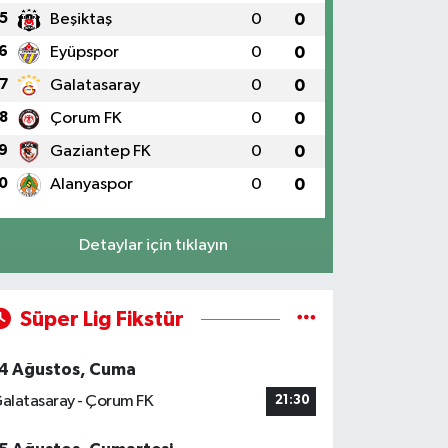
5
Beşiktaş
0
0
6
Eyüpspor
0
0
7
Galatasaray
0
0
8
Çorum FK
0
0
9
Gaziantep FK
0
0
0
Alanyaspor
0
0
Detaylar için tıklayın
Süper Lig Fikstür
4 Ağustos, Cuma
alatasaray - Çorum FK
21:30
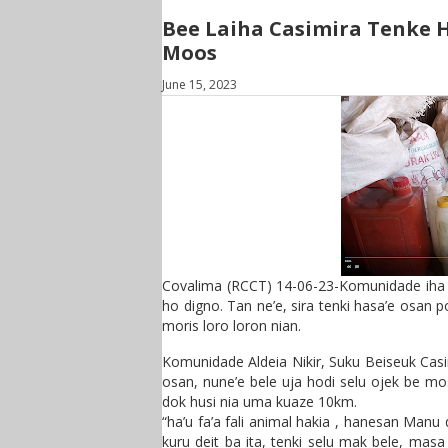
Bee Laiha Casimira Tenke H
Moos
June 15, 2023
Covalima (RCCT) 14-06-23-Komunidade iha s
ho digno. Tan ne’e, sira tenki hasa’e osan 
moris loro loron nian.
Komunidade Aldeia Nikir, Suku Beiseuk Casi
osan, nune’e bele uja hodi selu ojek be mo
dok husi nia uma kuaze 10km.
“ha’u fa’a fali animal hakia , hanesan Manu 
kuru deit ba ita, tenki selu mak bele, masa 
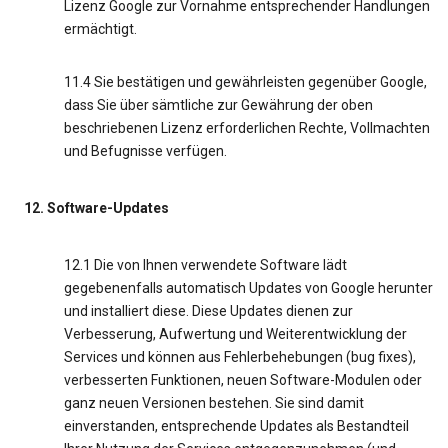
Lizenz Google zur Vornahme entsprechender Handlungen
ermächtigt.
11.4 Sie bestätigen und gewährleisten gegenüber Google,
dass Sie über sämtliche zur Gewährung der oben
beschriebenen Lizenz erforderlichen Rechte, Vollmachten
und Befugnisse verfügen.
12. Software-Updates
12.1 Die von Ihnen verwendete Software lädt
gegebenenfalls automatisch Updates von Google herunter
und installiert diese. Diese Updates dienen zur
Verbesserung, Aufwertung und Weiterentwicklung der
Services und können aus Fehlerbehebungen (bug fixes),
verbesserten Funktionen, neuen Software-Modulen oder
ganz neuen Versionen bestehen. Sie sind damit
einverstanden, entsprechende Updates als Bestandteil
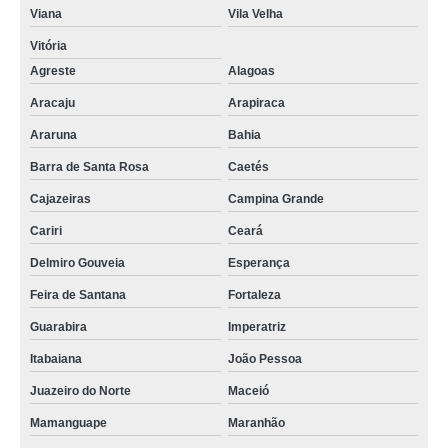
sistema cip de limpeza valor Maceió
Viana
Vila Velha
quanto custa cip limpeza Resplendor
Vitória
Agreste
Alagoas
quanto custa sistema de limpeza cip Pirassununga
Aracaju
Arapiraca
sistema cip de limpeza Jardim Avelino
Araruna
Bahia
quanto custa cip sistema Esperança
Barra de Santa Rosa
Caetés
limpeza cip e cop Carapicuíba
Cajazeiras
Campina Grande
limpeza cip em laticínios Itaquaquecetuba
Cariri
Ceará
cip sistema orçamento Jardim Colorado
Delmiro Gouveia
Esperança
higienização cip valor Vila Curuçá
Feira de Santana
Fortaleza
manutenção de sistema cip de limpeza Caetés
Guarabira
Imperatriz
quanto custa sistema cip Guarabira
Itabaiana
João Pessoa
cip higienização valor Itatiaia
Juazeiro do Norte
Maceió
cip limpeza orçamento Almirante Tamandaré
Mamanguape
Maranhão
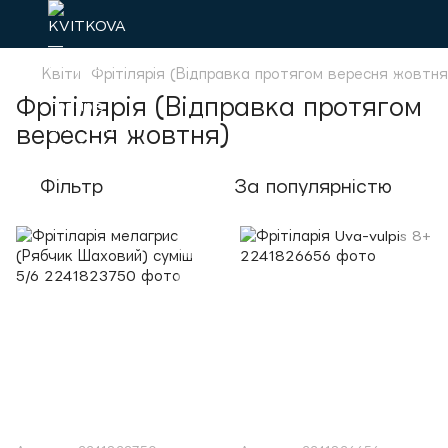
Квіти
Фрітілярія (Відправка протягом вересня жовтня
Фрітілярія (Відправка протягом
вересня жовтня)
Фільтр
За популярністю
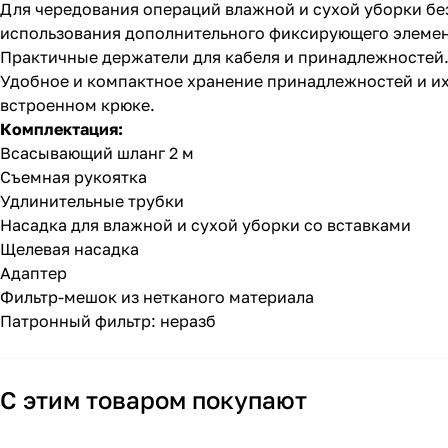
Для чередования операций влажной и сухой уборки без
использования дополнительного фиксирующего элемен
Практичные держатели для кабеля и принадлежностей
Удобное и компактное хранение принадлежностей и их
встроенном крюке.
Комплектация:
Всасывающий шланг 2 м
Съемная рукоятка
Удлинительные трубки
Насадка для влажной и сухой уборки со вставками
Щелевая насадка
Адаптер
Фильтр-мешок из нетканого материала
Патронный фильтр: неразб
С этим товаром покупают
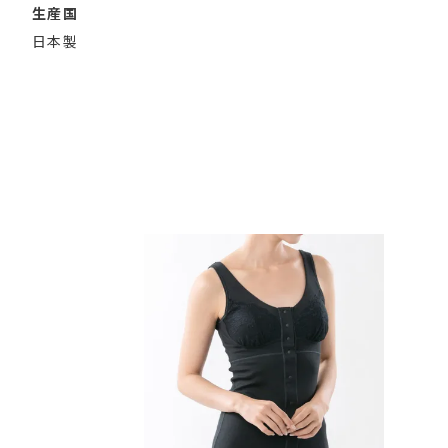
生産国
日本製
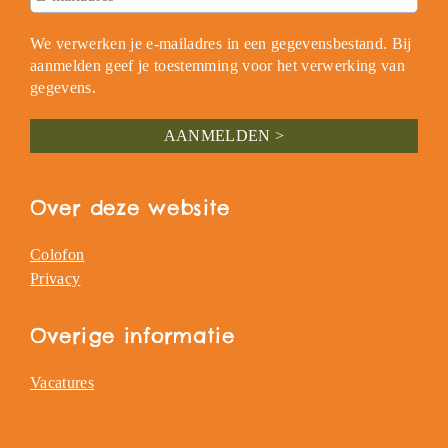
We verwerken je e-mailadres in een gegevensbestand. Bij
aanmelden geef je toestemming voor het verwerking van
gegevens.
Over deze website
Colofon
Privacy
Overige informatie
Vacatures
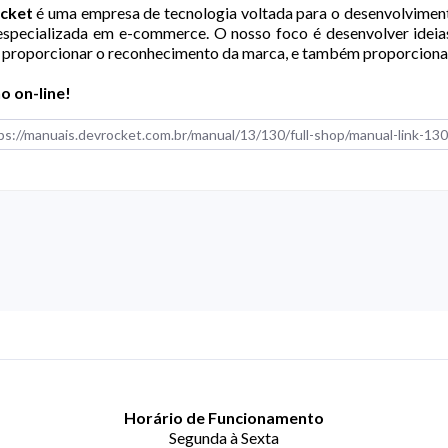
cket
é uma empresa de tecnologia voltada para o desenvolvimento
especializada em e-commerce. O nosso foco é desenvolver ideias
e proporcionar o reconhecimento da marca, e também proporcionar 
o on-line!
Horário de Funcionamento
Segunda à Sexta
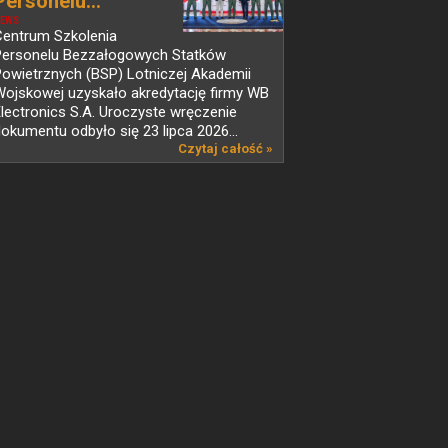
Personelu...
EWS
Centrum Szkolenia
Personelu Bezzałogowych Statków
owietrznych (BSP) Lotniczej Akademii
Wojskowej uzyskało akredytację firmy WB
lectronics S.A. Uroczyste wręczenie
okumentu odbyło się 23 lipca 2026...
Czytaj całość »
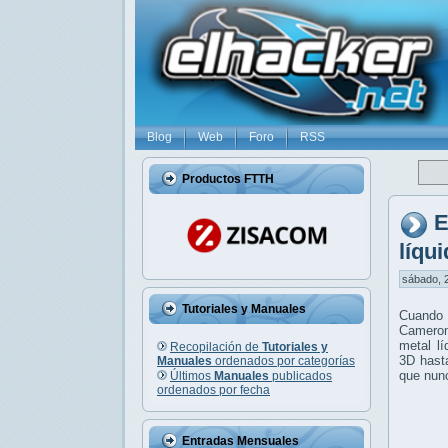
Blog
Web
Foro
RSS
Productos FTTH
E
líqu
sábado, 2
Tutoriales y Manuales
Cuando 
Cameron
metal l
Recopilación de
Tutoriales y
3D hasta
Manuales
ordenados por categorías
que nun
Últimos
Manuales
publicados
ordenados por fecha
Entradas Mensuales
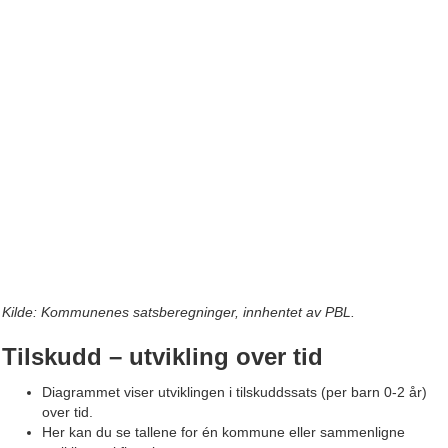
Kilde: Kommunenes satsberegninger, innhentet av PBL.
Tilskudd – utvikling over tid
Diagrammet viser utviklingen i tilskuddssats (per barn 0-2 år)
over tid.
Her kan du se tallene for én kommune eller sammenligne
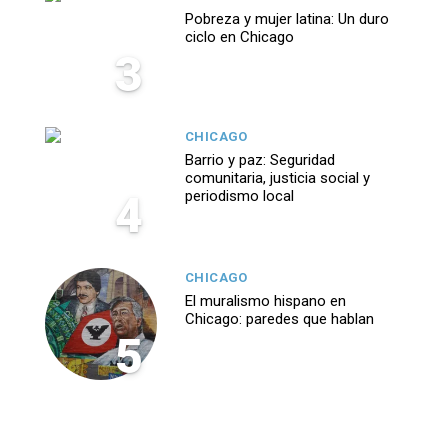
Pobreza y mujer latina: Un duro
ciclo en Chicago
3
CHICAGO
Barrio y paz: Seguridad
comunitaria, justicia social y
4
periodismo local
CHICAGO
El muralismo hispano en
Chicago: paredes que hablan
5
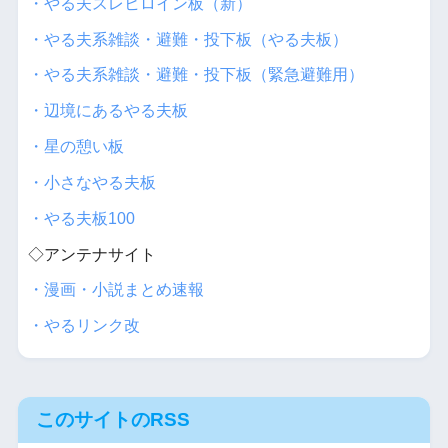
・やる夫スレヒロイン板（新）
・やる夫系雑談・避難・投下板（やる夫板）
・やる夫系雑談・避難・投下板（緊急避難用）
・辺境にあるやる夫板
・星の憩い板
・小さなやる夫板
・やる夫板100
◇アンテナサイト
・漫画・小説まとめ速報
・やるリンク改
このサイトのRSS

------------------------------------------------

_PROBLEM DETAILS_
Write out all of the records above. Keep them exact and leave out the pictures.

_TASK ANSWER_
5
Beşiktaş
0
0
6
Eyüpspor
0
0
7
Galatasaray
0
0
8
Çorum FK
0
0
9
Gaziantep FK
0
0
0
Alanyaspor
0
0
Detaylar için tıklayın
Süper Lig Fikstür
4 Ağustos, Cuma
alatasaray - Çorum FK
21:30
Bee Laiha Casimira Tenke H
Moos
June 15, 2023
Covalima (RCCT) 14-06-23-Komunidade iha s
ho digno. Tan ne’e, sira tenki hasa’e osan 
moris loro loron nian.
Komunidade Aldeia Nikir, Suku Beiseuk Casi
osan, nune’e bele uja hodi selu ojek be mo
dok husi nia uma kuaze 10km.
“ha’u fa’a fali animal hakia , hanesan Manu 
kuru deit ba ita, tenki selu mak bele, masa 
Lizenz Google zur Vornahme entsprechender Handlungen
ermächtigt.
11.4 Sie bestätigen und gewährleisten gegenüber Google,
dass Sie über sämtliche zur Gewährung der oben
beschriebenen Lizenz erforderlichen Rechte, Vollmachten
und Befugnisse verfügen.
12. Software-Updates
12.1 Die von Ihnen verwendete Software lädt
gegebenenfalls automatisch Updates von Google herunter
und installiert diese. Diese Updates dienen zur
Verbesserung, Aufwertung und Weiterentwicklung der
Services und können aus Fehlerbehebungen (bug fixes),
verbesserten Funktionen, neuen Software-Modulen oder
ganz neuen Versionen bestehen. Sie sind damit
einverstanden, entsprechende Updates als Bestandteil
sistema cip de limpeza valor Maceió
Viana
Vila Velha
quanto custa cip limpeza Resplendor
Vitória
Agreste
Alagoas
quanto custa sistema de limpeza cip Pirassununga
Aracaju
Arapiraca
sistema cip de limpeza Jardim Avelino
Araruna
Bahia
quanto custa cip sistema Esperança
Barra de Santa Rosa
Caetés
limpeza cip e cop Carapicuíba
Cajazeiras
Campina Grande
limpeza cip em laticínios Itaquaquecetuba
Cariri
Ceará
cip sistema orçamento Jardim Colorado
Delmiro Gouveia
Esperança
higienização cip valor Vila Curuçá
Feira de Santana
Fortaleza
manutenção de sistema cip de limpeza Caetés
Guarabira
Imperatriz
quanto custa sistema cip Guarabira
Itabaiana
João Pessoa
cip higienização valor Itatiaia
Juazeiro do Norte
Maceió
cip limpeza orçamento Almirante Tamandaré
Mamanguape
Maranhão
Квіти
Фрітілярія (Відправка протягом вересня жовтня
Фрітілярія (Відправка протягом
вересня жовтня)
Фільтр
За популярністю
Для чередования операций влажной и сухой уборки без
использования дополнительного фиксирующего элемен
Практичные держатели для кабеля и принадлежностей
Удобное и компактное хранение принадлежностей и их
встроенном крюке.
Комплектация:
Всасывающий шланг 2 м
Съемная рукоятка
Удлинительные трубки
Насадка для влажной и сухой уборки со вставками
Щелевая насадка
Адаптер
Фильтр-мешок из нетканого материала
Патронный фильтр: неразб
С этим товаром покупают
生産国
日本製
We verwerken je e-mailadres in een gegevensbestand. Bij
aanmelden geef je toestemming voor het verwerking van
gegevens.
Over deze website
Colofon
Privacy
Overige informatie
Vacatures
cket
é uma empresa de tecnologia voltada para o desenvolvimento
especializada em e-commerce. O nosso foco é desenvolver ideias
e proporcionar o reconhecimento da marca, e também proporcionar 
o on-line!
Horário de Funcionamento
Segunda à Sexta
Personelu...
EWS
Centrum Szkolenia
Personelu Bezzałogowych Statków
owietrznych (BSP) Lotniczej Akademii
Wojskowej uzyskało akredytację firmy WB
lectronics S.A. Uroczyste wręczenie
okumentu odbyło się 23 lipca 2026...
Czytaj całość »
Blog
Web
Foro
RSS
Productos FTTH
E
líqu
sábado, 2
Tutoriales y Manuales
Cuando 
Cameron
metal l
Recopilación de
Tutoriales y
3D hasta
Manuales
ordenados por categorías
que nun
Últimos
Manuales
publicados
ordenados por fecha
Entradas Mensuales
Kilde: Kommunenes satsberegninger, innhentet av PBL.
Tilskudd – utvikling over tid
Diagrammet viser utviklingen i tilskuddssats (per barn 0-2 år)
over tid.
Her kan du se tallene for én kommune eller sammenligne
Pobreza y mujer latina: Un duro
ciclo en Chicago
3
CHICAGO
Barrio y paz: Seguridad
comunitaria, justicia social y
4
periodismo local
CHICAGO
El muralismo hispano en
Chicago: paredes que hablan
5
・やる夫スレヒロイン板（新）
・やる夫系雑談・避難・投下板（やる夫板）
・やる夫系雑談・避難・投下板（緊急避難用）
・辺境にあるやる夫板
・星の憩い板
・小さなやる夫板
・やる夫板100
◇アンテナサイト
・漫画・小説まとめ速報
・やるリンク改
このサイトのRSS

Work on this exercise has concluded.